Document structure recognition data
▶

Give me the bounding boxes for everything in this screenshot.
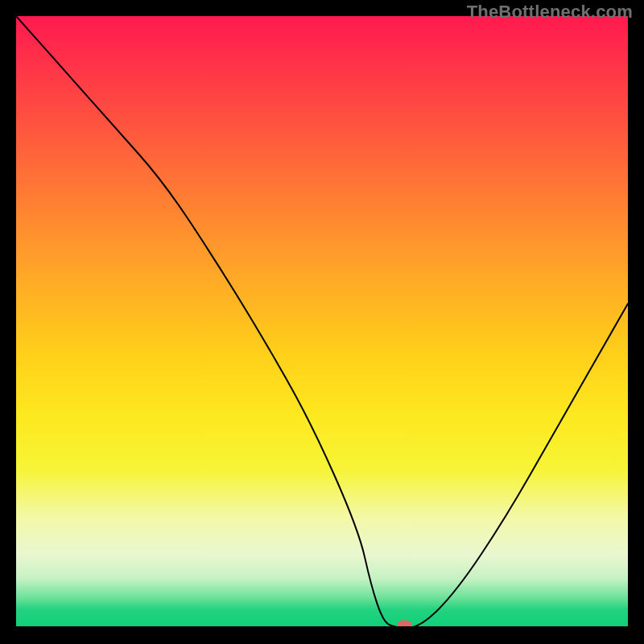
chart-frame: TheBottleneck.com [0,0,644,644]
plot-area [16,16,628,628]
x-axis-baseline [16,626,628,628]
curve-layer [16,16,628,628]
bottleneck-curve [16,16,628,628]
watermark-text: TheBottleneck.com [467,2,633,23]
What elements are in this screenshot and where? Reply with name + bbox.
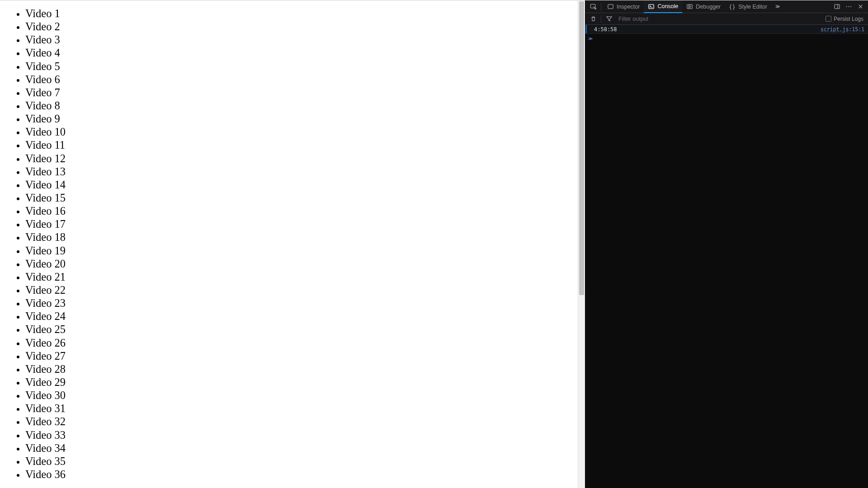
tab-inspector-label: Inspector	[617, 4, 640, 10]
console-filter-input[interactable]	[616, 16, 822, 22]
list-item: Video 26	[25, 336, 585, 349]
prompt-chevron-icon: >>	[588, 36, 591, 42]
list-item: Video 22	[25, 283, 585, 296]
list-item: Video 14	[25, 178, 585, 191]
tab-debugger-label: Debugger	[696, 4, 721, 10]
console-log-source[interactable]: script.js:15:1	[821, 26, 864, 33]
svg-point-8	[850, 6, 851, 7]
page-scrollbar[interactable]	[578, 0, 585, 488]
tab-style-editor[interactable]: Style Editor	[725, 0, 771, 13]
svg-rect-1	[608, 5, 613, 9]
list-item: Video 11	[25, 138, 585, 151]
list-item: Video 24	[25, 310, 585, 323]
page-content-pane: Video 1Video 2Video 3Video 4Video 5Video…	[0, 0, 585, 488]
list-item: Video 10	[25, 125, 585, 138]
video-list: Video 1Video 2Video 3Video 4Video 5Video…	[25, 7, 585, 481]
list-item: Video 7	[25, 86, 585, 99]
dock-mode-icon[interactable]	[831, 0, 843, 13]
page-body: Video 1Video 2Video 3Video 4Video 5Video…	[0, 0, 585, 488]
devtools-panel: Inspector Console Debugger Style Editor	[585, 0, 868, 488]
clear-console-icon[interactable]	[587, 13, 599, 25]
list-item: Video 2	[25, 20, 585, 33]
list-item: Video 13	[25, 165, 585, 178]
list-item: Video 34	[25, 441, 585, 455]
list-item: Video 36	[25, 468, 585, 481]
tab-style-editor-label: Style Editor	[738, 4, 767, 10]
devtools-menu-icon[interactable]	[843, 0, 854, 13]
tab-console-label: Console	[657, 3, 678, 9]
list-item: Video 6	[25, 73, 585, 86]
list-item: Video 23	[25, 296, 585, 310]
list-item: Video 18	[25, 230, 585, 244]
console-input-prompt[interactable]: >>	[585, 34, 868, 43]
checkbox-box	[826, 16, 831, 22]
svg-point-7	[848, 6, 849, 7]
list-item: Video 1	[25, 7, 585, 20]
list-item: Video 5	[25, 60, 585, 73]
console-filter-bar: Persist Logs	[585, 13, 868, 25]
persist-logs-checkbox[interactable]: Persist Logs	[823, 16, 866, 22]
list-item: Video 4	[25, 46, 585, 59]
filter-icon[interactable]	[603, 13, 615, 25]
list-item: Video 32	[25, 415, 585, 428]
list-item: Video 30	[25, 389, 585, 402]
devtools-toolbar: Inspector Console Debugger Style Editor	[585, 0, 868, 13]
persist-logs-label: Persist Logs	[834, 16, 863, 22]
list-item: Video 12	[25, 152, 585, 165]
list-item: Video 33	[25, 428, 585, 441]
list-item: Video 28	[25, 362, 585, 375]
list-item: Video 25	[25, 323, 585, 336]
list-item: Video 17	[25, 217, 585, 230]
list-item: Video 27	[25, 349, 585, 362]
list-item: Video 15	[25, 191, 585, 204]
svg-point-6	[846, 6, 847, 7]
list-item: Video 29	[25, 375, 585, 389]
tab-inspector[interactable]: Inspector	[603, 0, 644, 13]
list-item: Video 16	[25, 204, 585, 217]
list-item: Video 8	[25, 99, 585, 112]
tabs-overflow-icon[interactable]	[771, 0, 783, 13]
list-item: Video 35	[25, 455, 585, 468]
tab-console[interactable]: Console	[644, 0, 682, 13]
devtools-close-icon[interactable]	[854, 0, 866, 13]
list-item: Video 31	[25, 402, 585, 415]
list-item: Video 21	[25, 270, 585, 283]
console-output[interactable]: 4:58:58 script.js:15:1 >>	[585, 25, 868, 488]
console-log-message: 4:58:58	[590, 26, 821, 33]
svg-rect-4	[834, 5, 839, 9]
console-log-row[interactable]: 4:58:58 script.js:15:1	[585, 25, 868, 34]
tab-debugger[interactable]: Debugger	[682, 0, 725, 13]
list-item: Video 20	[25, 257, 585, 270]
list-item: Video 3	[25, 33, 585, 46]
pick-element-icon[interactable]	[587, 0, 599, 13]
page-scrollbar-thumb[interactable]	[579, 1, 584, 295]
list-item: Video 9	[25, 112, 585, 125]
list-item: Video 19	[25, 244, 585, 257]
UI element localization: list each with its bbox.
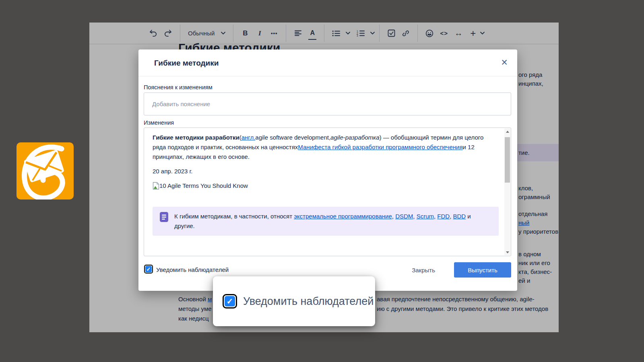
broken-image-icon (153, 182, 159, 190)
envelope-swirl-icon (17, 142, 74, 200)
broken-image-alt: 10 Agile Terms You Should Know (159, 181, 248, 191)
mail-app-icon[interactable] (17, 142, 74, 200)
scrollbar-down-arrow[interactable] (504, 249, 510, 255)
dialog-header: Гибкие методики × (138, 49, 517, 76)
preview-link[interactable]: экстремальное программирование (294, 213, 392, 220)
preview-italic-text: agile-разработка (330, 134, 379, 141)
preview-date: 20 апр. 2023 г. (153, 167, 489, 176)
checkbox-check-icon: ✓ (145, 266, 152, 272)
preview-link[interactable]: Манифеста гибкой разработки программного… (298, 144, 462, 150)
preview-link[interactable]: BDD (453, 213, 466, 220)
changes-preview: Гибкие методики разработки(англ.agile so… (144, 128, 511, 256)
magnifier-callout: ✓ Уведомить наблюдателей (213, 276, 375, 326)
preview-broken-image: 10 Agile Terms You Should Know (153, 181, 489, 191)
publish-button[interactable]: Выпустить (454, 262, 511, 278)
changes-label: Изменения (144, 119, 174, 126)
close-icon[interactable]: × (501, 56, 508, 68)
preview-link[interactable]: FDD (437, 213, 450, 220)
publish-dialog: Гибкие методики × Пояснения к изменениям… (138, 49, 517, 291)
explanation-label: Пояснения к изменениям (144, 84, 213, 90)
preview-note-panel: К гибким методикам, в частности, относят… (153, 207, 499, 236)
scrollbar-thumb[interactable] (505, 137, 510, 183)
checkbox-check-icon: ✓ (225, 296, 235, 306)
notify-watchers-label: Уведомить наблюдателей (156, 266, 229, 273)
desktop: Обычный B I ••• A 123 (0, 0, 644, 362)
preview-bold-text: Гибкие методики разработки (153, 134, 239, 141)
magnified-notify-label: Уведомить наблюдателей (243, 295, 374, 308)
preview-link[interactable]: Scrum (417, 213, 434, 220)
preview-link[interactable]: англ. (242, 134, 256, 141)
note-panel-text: К гибким методикам, в частности, относят… (174, 212, 474, 231)
close-button[interactable]: Закрыть (412, 267, 435, 274)
dialog-title: Гибкие методики (154, 59, 219, 68)
note-icon (159, 212, 169, 222)
preview-paragraph: Гибкие методики разработки(англ.agile so… (153, 133, 498, 162)
scrollbar-up-arrow[interactable] (504, 128, 510, 135)
notify-watchers-checkbox[interactable]: ✓ (144, 265, 153, 274)
preview-link[interactable]: DSDM (395, 213, 413, 220)
changes-preview-content: Гибкие методики разработки(англ.agile so… (144, 128, 506, 236)
preview-clipped-line: Большинство гибких методологий нацелены … (153, 254, 500, 256)
preview-scrollbar[interactable] (504, 128, 510, 255)
explanation-input[interactable] (144, 93, 511, 115)
magnified-notify-checkbox[interactable]: ✓ (223, 294, 237, 309)
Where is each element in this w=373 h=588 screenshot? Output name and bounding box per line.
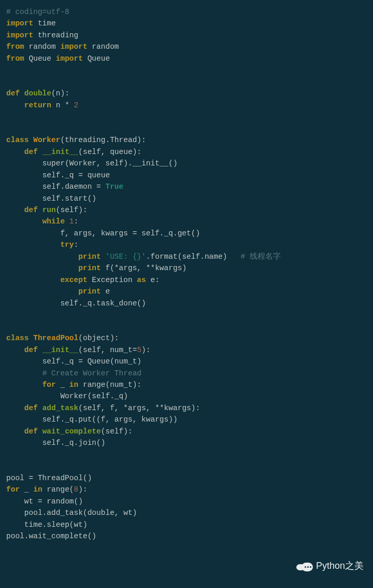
kw: try — [60, 241, 74, 249]
wechat-icon — [296, 559, 313, 573]
code-line: pool = ThreadPool() — [6, 474, 92, 482]
id: _ — [20, 485, 33, 494]
id: random — [88, 43, 119, 51]
code-block: # coding=utf-8 import time import thread… — [6, 6, 367, 542]
kw: print — [78, 253, 101, 261]
kw: return — [24, 101, 51, 109]
id: range(num_t): — [78, 381, 141, 389]
comment: # 线程名字 — [241, 253, 281, 261]
fn-name: __init__ — [42, 148, 79, 156]
id: (self): — [56, 206, 88, 214]
num: 2 — [74, 101, 79, 109]
id: _ — [56, 381, 69, 389]
id: ): — [78, 485, 87, 494]
sp — [38, 148, 42, 156]
cls-name: Worker — [33, 136, 60, 144]
sp — [38, 346, 42, 354]
id: (self, queue): — [78, 148, 141, 156]
indent — [6, 217, 42, 226]
kw: for — [42, 381, 56, 389]
kw: from — [6, 43, 24, 51]
watermark-text: Python之美 — [316, 559, 364, 573]
fn-name: add_task — [42, 404, 79, 412]
code-line: self._q.join() — [6, 439, 105, 447]
num: 1 — [69, 217, 74, 226]
code-line: time.sleep(wt) — [6, 521, 88, 529]
id: (self, f, *args, **kwargs): — [78, 404, 200, 412]
indent — [6, 346, 24, 354]
comment: # Create Worker Thread — [42, 369, 141, 377]
id: threading — [33, 31, 78, 39]
code-line: f, args, kwargs = self._q.get() — [6, 229, 200, 237]
indent — [6, 101, 24, 109]
code-line: Worker(self._q) — [6, 392, 128, 400]
fn-name: double — [24, 89, 51, 97]
kw: def — [24, 404, 38, 412]
kw: in — [33, 485, 42, 494]
id: Queue — [83, 54, 110, 63]
str: 'USE: {}' — [105, 253, 146, 261]
kw: except — [60, 276, 87, 284]
id: range( — [42, 485, 74, 494]
indent — [6, 276, 60, 284]
sp — [29, 334, 34, 342]
indent — [6, 253, 78, 261]
sp — [29, 136, 34, 144]
sp — [38, 206, 42, 214]
id: : — [74, 241, 79, 249]
kw: import — [56, 54, 83, 63]
id: (self, num_t= — [78, 346, 137, 354]
sp — [38, 427, 42, 436]
kw: def — [24, 427, 38, 436]
indent — [6, 264, 78, 272]
kw: def — [24, 206, 38, 214]
kw: import — [6, 31, 33, 39]
id: (object): — [78, 334, 119, 342]
id: f(*args, **kwargs) — [101, 264, 187, 272]
indent — [6, 287, 78, 296]
kw: def — [6, 89, 20, 97]
comment: # coding=utf-8 — [6, 8, 69, 16]
indent — [6, 241, 60, 249]
id: Queue — [24, 54, 56, 63]
code-line: pool.wait_complete() — [6, 532, 96, 540]
id: .format(self.name) — [146, 253, 241, 261]
fn-name: __init__ — [42, 346, 79, 354]
code-line: super(Worker, self).__init__() — [6, 159, 178, 167]
kw: print — [78, 264, 101, 272]
id: e — [101, 287, 110, 296]
id: e: — [146, 276, 160, 284]
indent — [6, 148, 24, 156]
code-line: self._q = queue — [6, 171, 110, 179]
kw: import — [60, 43, 87, 51]
id: : — [74, 217, 79, 226]
paren: (n): — [51, 89, 69, 97]
indent — [6, 427, 24, 436]
bool: True — [105, 183, 123, 191]
sp — [20, 89, 24, 97]
kw: print — [78, 287, 101, 296]
kw: while — [42, 217, 65, 226]
kw: def — [24, 346, 38, 354]
code-line: self._q.put((f, args, kwargs)) — [6, 415, 178, 424]
kw: class — [6, 136, 29, 144]
watermark: Python之美 — [296, 559, 364, 573]
kw: for — [6, 485, 20, 494]
code-line: self.start() — [6, 194, 96, 203]
kw: class — [6, 334, 29, 342]
kw: as — [137, 276, 146, 284]
sp — [65, 217, 69, 226]
cls-name: ThreadPool — [33, 334, 78, 342]
id: ): — [141, 346, 150, 354]
sp — [38, 404, 42, 412]
indent — [6, 206, 24, 214]
num: 5 — [137, 346, 141, 354]
kw: from — [6, 54, 24, 63]
id: (threading.Thread): — [60, 136, 146, 144]
kw: in — [69, 381, 78, 389]
id: time — [33, 19, 56, 27]
id: (self): — [101, 427, 133, 436]
fn-name: run — [42, 206, 56, 214]
code-line: self._q.task_done() — [6, 299, 146, 307]
id: Exception — [88, 276, 137, 284]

◀

PROBLEM:
A single figure is the whole answer here: the number of lines in the records above that include "magnified".

WRITTEN ANSWER:
2